• [What to work on]:
No pictures go into the output, which should consist only of the lines from the first line of the data through the line with "giữ vững lập trường", copied exactly.

········

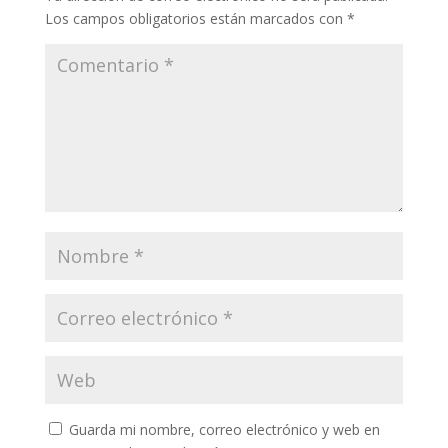
Los campos obligatorios están marcados con
*
Guarda mi nombre, correo electrónico y web en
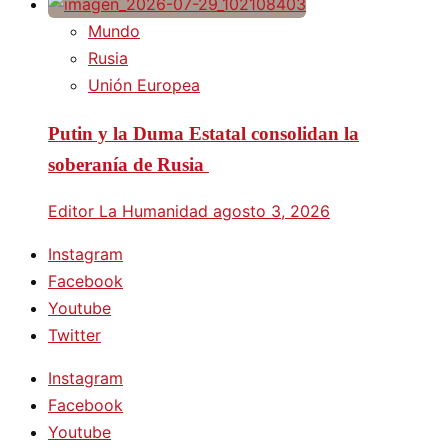
Mundo
Rusia
Unión Europea
Putin y la Duma Estatal consolidan la
soberanía de Rusia
Editor La Humanidad
agosto 3, 2026
Instagram
Facebook
Youtube
Twitter
Instagram
Facebook
Youtube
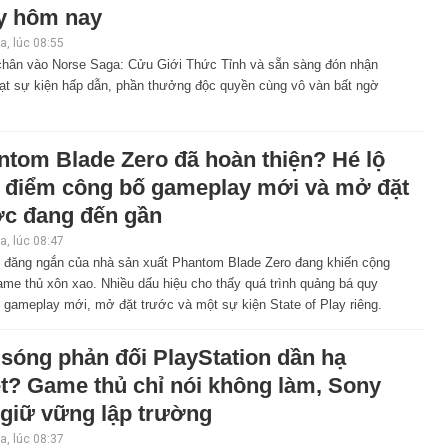
y hôm nay
, lúc 08:55
hân vào Norse Saga: Cửu Giới Thức Tỉnh và sẵn sàng đón nhận
oạt sự kiện hấp dẫn, phần thưởng độc quyền cùng vô vàn bất ngờ
ntom Blade Zero đã hoàn thiện? Hé lộ
i điểm công bố gameplay mới và mở đặt
ớc đang đến gần
, lúc 08:47
i đăng ngắn của nhà sản xuất Phantom Blade Zero đang khiến cộng
me thủ xôn xao. Nhiều dấu hiệu cho thấy quá trình quảng bá quy
 gameplay mới, mở đặt trước và một sự kiện State of Play riêng.
sóng phản đối PlayStation dần hạ
ệt? Game thủ chỉ nói không làm, Sony
 giữ vững lập trường
, lúc 08:37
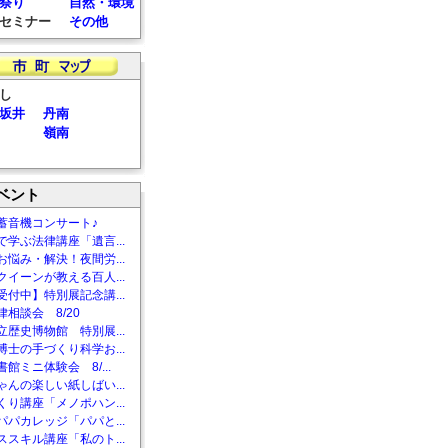
祭り
自然・環境
セミナー
その他
し
坂井
丹南
嶺南
ベント
蓄音機コンサート♪
で学ぶ法律講座「遺言...
お悩み・解決！夜間労...
クイーンが教える百人...
受付中】特別展記念講...
相談会 8/20
立歴史博物館 特別展...
博士の手づくり科学お...
館ミニ体験会 8/...
ゃんの楽しい紙しばい...
くり講座「メノポハン...
パパカレッジ「パパと...
ススキル講座「私のト...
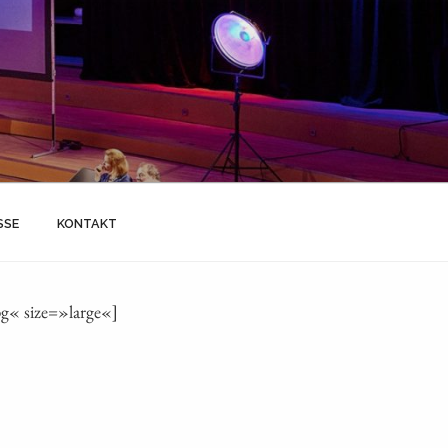
SSE
KONTAKT
g« size=»large«]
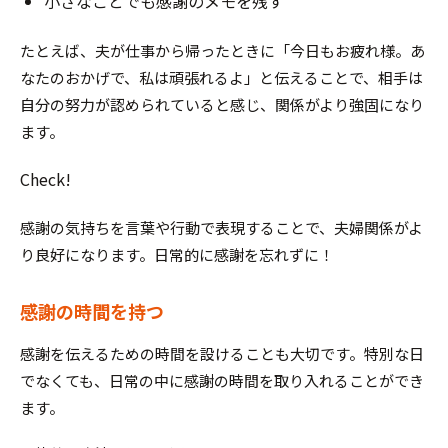
小さなことでも感謝のメモを残す
たとえば、夫が仕事から帰ったときに「今日もお疲れ様。あ
なたのおかげで、私は頑張れるよ」と伝えることで、相手は
自分の努力が認められていると感じ、関係がより強固になり
ます。
Check!
感謝の気持ちを言葉や行動で表現することで、夫婦関係がよ
り良好になります。日常的に感謝を忘れずに！
感謝の時間を持つ
感謝を伝えるための時間を設けることも大切です。特別な日
でなくても、日常の中に感謝の時間を取り入れることができ
ます。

········

• [Output below]:
Los campos obligatorios están marcados con
*
Guarda mi nombre, correo electrónico y web en
Mundo
Rusia
Unión Europea
Putin y la Duma Estatal consolidan la
soberanía de Rusia
Editor La Humanidad
agosto 3, 2026
Instagram
Facebook
Youtube
Twitter
Instagram
Facebook
Youtube
y hôm nay
, lúc 08:55
hân vào Norse Saga: Cửu Giới Thức Tỉnh và sẵn sàng đón nhận
oạt sự kiện hấp dẫn, phần thưởng độc quyền cùng vô vàn bất ngờ
ntom Blade Zero đã hoàn thiện? Hé lộ
i điểm công bố gameplay mới và mở đặt
ớc đang đến gần
, lúc 08:47
i đăng ngắn của nhà sản xuất Phantom Blade Zero đang khiến cộng
me thủ xôn xao. Nhiều dấu hiệu cho thấy quá trình quảng bá quy
 gameplay mới, mở đặt trước và một sự kiện State of Play riêng.
sóng phản đối PlayStation dần hạ
ệt? Game thủ chỉ nói không làm, Sony
 giữ vững lập trường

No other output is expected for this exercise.